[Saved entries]
%%

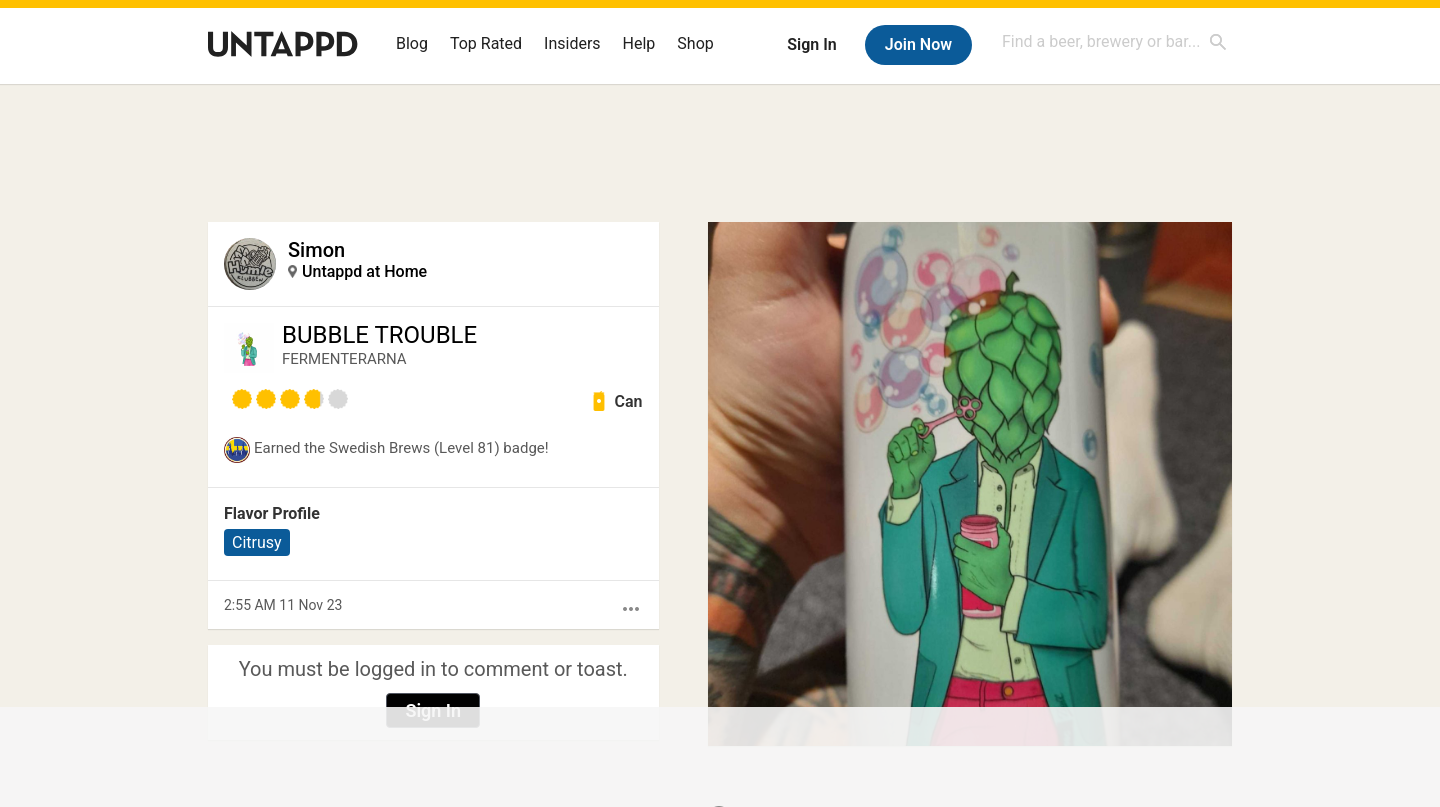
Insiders (572, 43)
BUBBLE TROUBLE (379, 335)
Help (639, 43)
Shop (695, 43)
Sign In (811, 44)
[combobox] (1115, 41)
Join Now (918, 44)
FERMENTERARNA (344, 359)
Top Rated (486, 43)
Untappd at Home (364, 271)
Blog (412, 43)
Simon (316, 250)
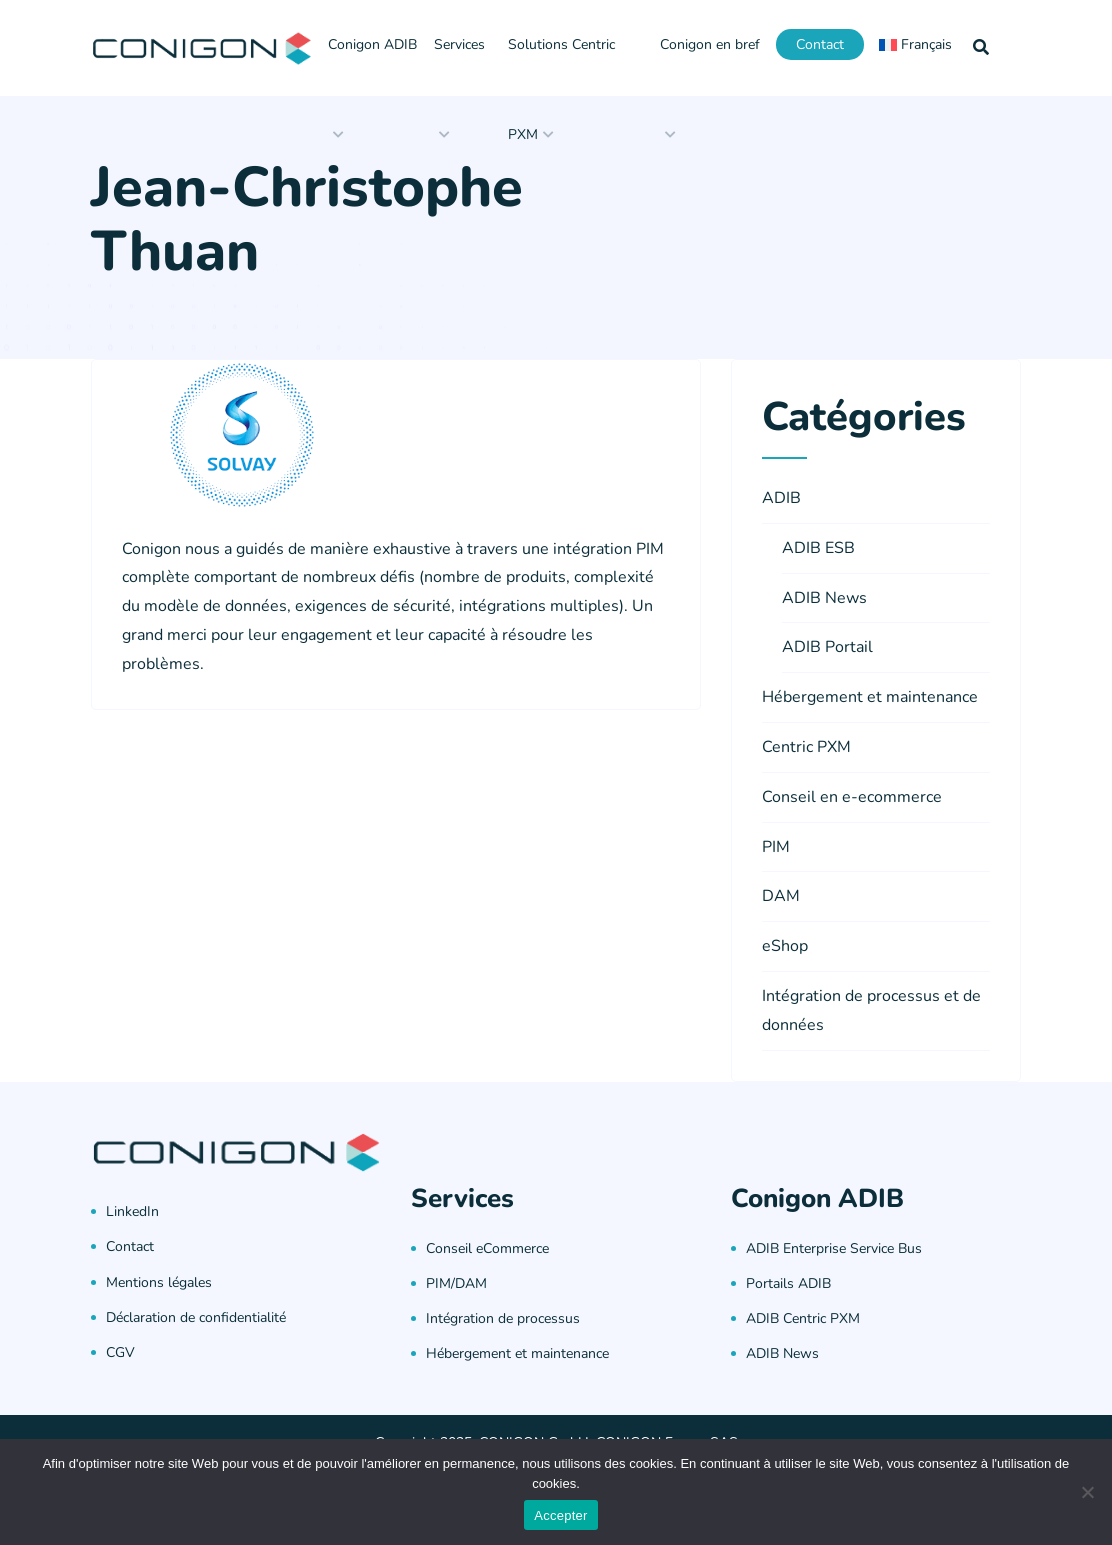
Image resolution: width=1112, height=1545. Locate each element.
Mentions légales (159, 1282)
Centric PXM (806, 747)
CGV (120, 1352)
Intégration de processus (503, 1318)
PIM (776, 847)
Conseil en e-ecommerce (852, 797)
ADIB (781, 498)
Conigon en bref (710, 44)
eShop (785, 946)
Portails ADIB (788, 1283)
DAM (781, 896)
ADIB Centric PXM (803, 1318)
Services (459, 44)
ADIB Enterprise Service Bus (834, 1248)
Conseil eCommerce (487, 1248)
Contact (820, 44)
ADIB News (824, 598)
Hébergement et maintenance (870, 697)
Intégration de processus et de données (871, 1010)
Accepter (560, 1515)
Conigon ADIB (372, 44)
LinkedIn (132, 1211)
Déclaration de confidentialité (196, 1317)
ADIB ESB (818, 548)
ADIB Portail (827, 647)
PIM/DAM (456, 1283)
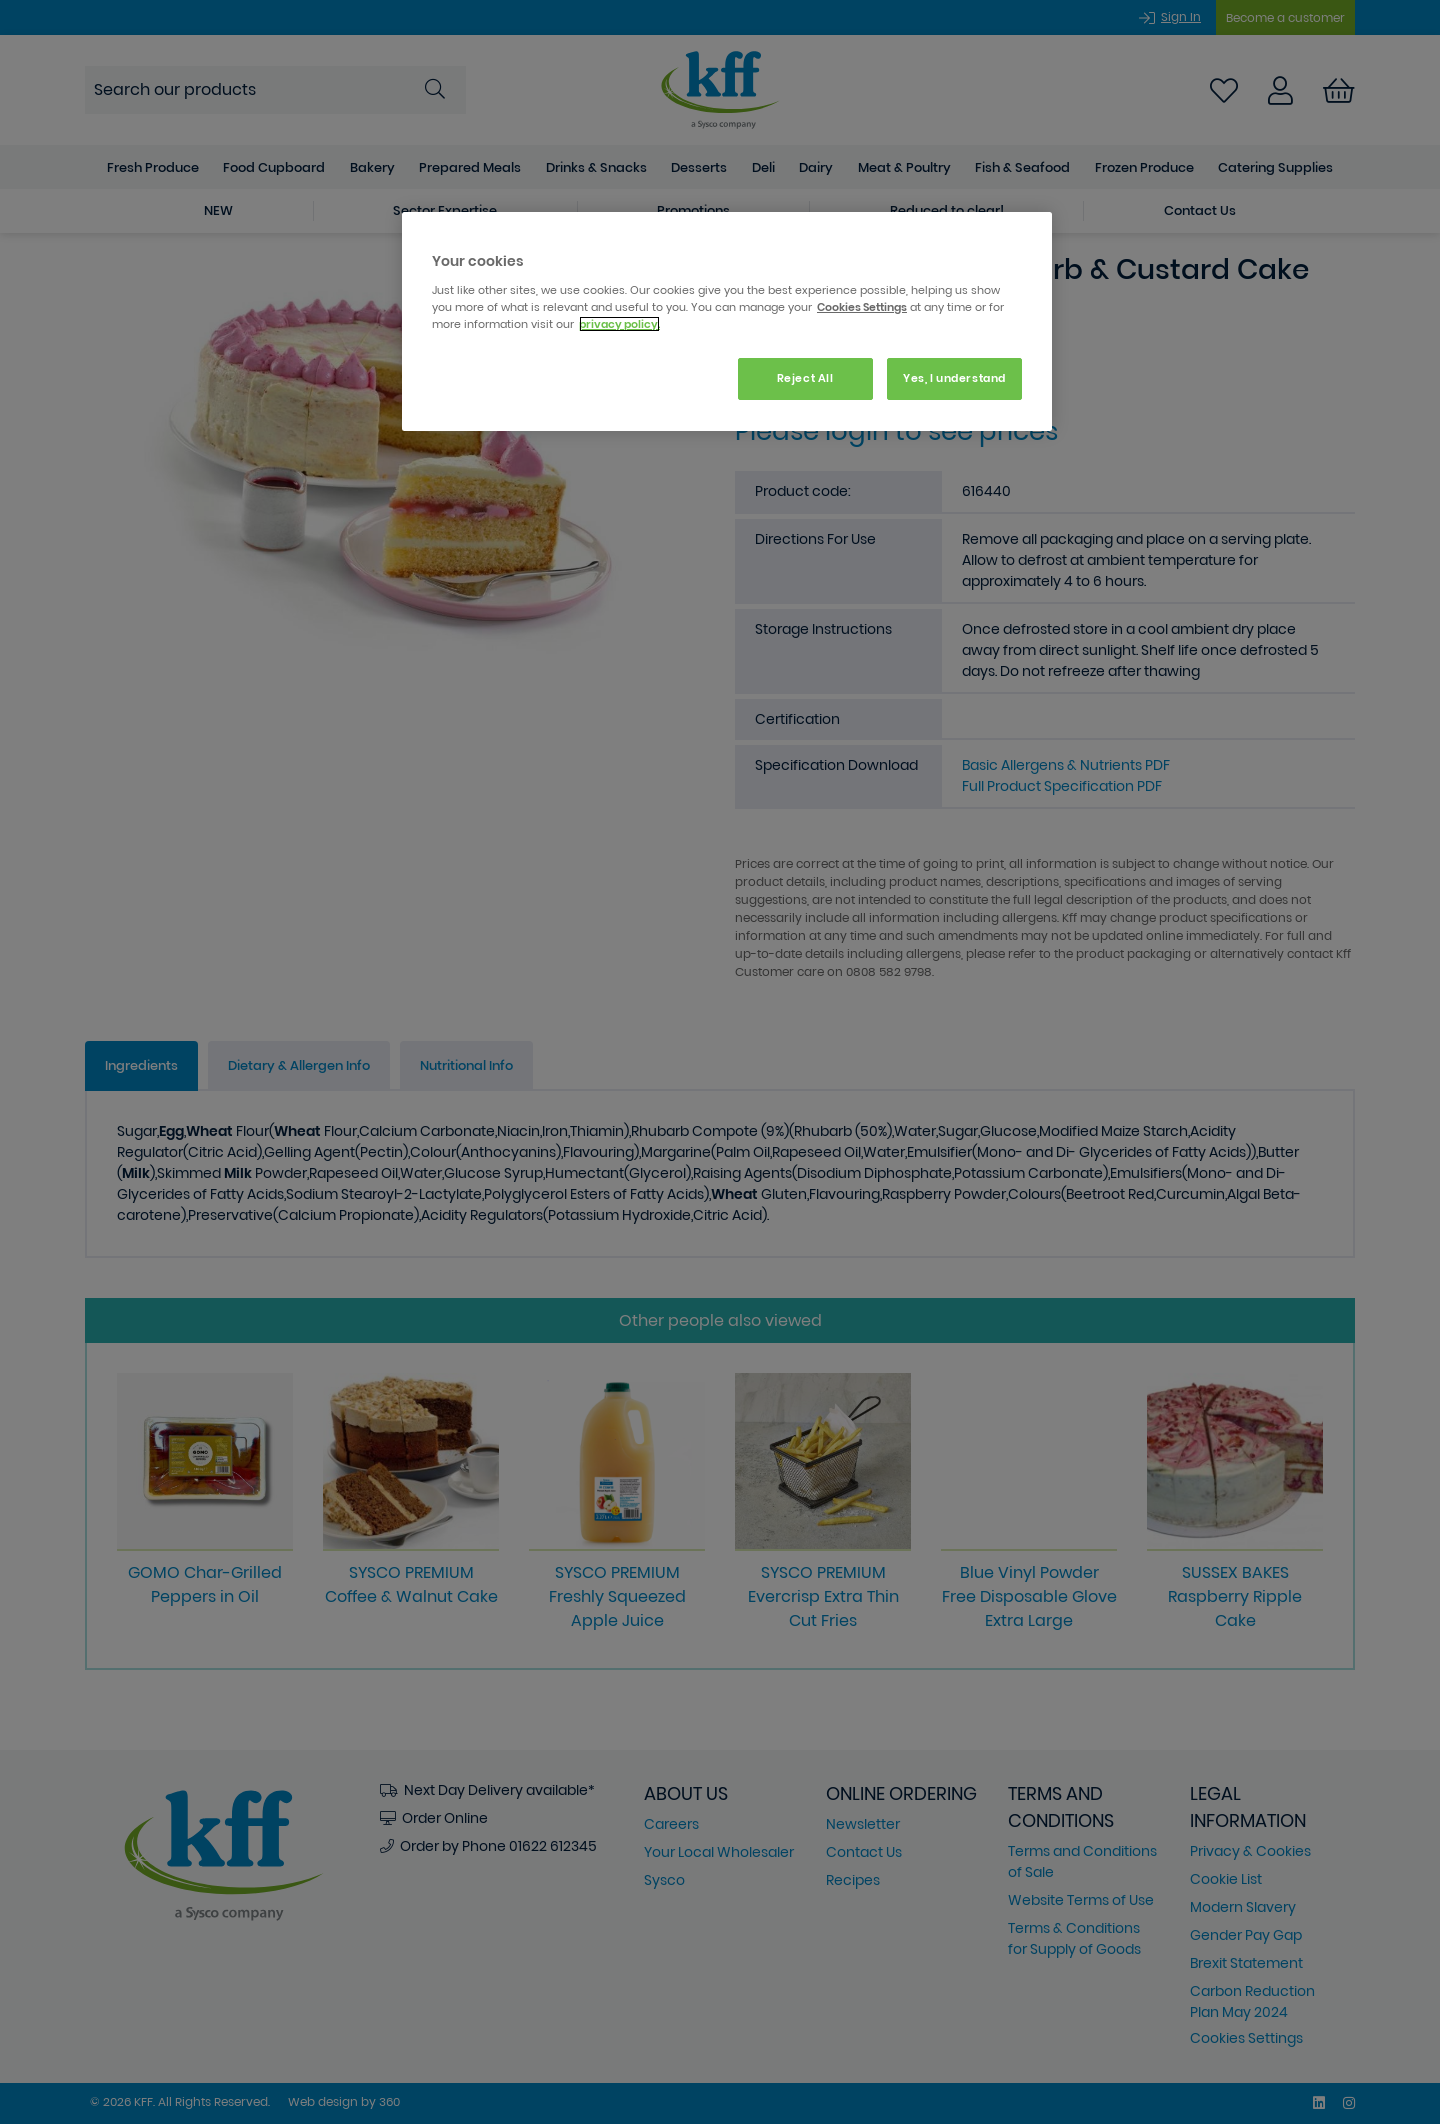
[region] (727, 321)
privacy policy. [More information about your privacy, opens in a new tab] (619, 324)
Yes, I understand (954, 378)
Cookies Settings (862, 307)
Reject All (805, 378)
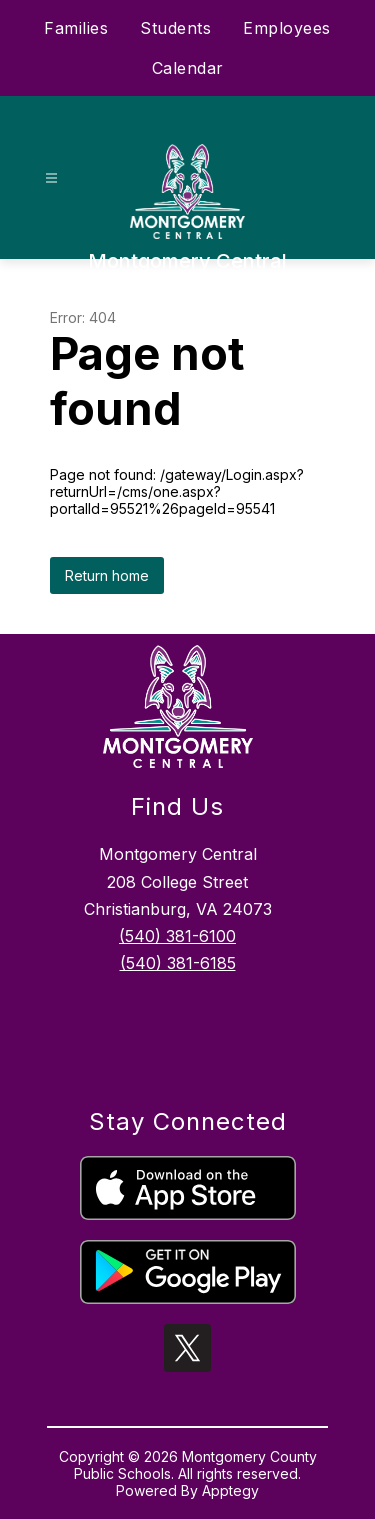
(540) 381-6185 (178, 963)
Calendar (188, 68)
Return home (107, 575)
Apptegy (230, 1490)
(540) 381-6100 (177, 936)
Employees (287, 28)
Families (76, 28)
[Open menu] (51, 178)
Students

%%

### Work item
In the data above, please extract the lines from the first one through the line with "Hébergement et maintenance (870, 697)", exactly, and keep pictures out.

### Exercise answer
Insiders (572, 43)
BUBBLE TROUBLE (379, 335)
Help (639, 43)
Shop (695, 43)
Sign In (811, 44)
[combobox] (1115, 41)
Join Now (918, 44)
FERMENTERARNA (344, 359)
Top Rated (486, 43)
Untappd at Home (364, 271)
Blog (412, 43)
Simon (316, 250)
Image resolution: width=1112, height=1545. Locate each element.
Mentions légales (159, 1282)
Centric PXM (806, 747)
CGV (120, 1352)
Intégration de processus (503, 1318)
PIM (776, 847)
Conseil en e-ecommerce (852, 797)
ADIB (781, 498)
Conigon en bref (710, 44)
eShop (785, 946)
Portails ADIB (788, 1283)
DAM (781, 896)
ADIB Centric PXM (803, 1318)
Services (459, 44)
ADIB Enterprise Service Bus (834, 1248)
Conseil eCommerce (487, 1248)
Contact (820, 44)
ADIB News (824, 598)
Hébergement et maintenance (870, 697)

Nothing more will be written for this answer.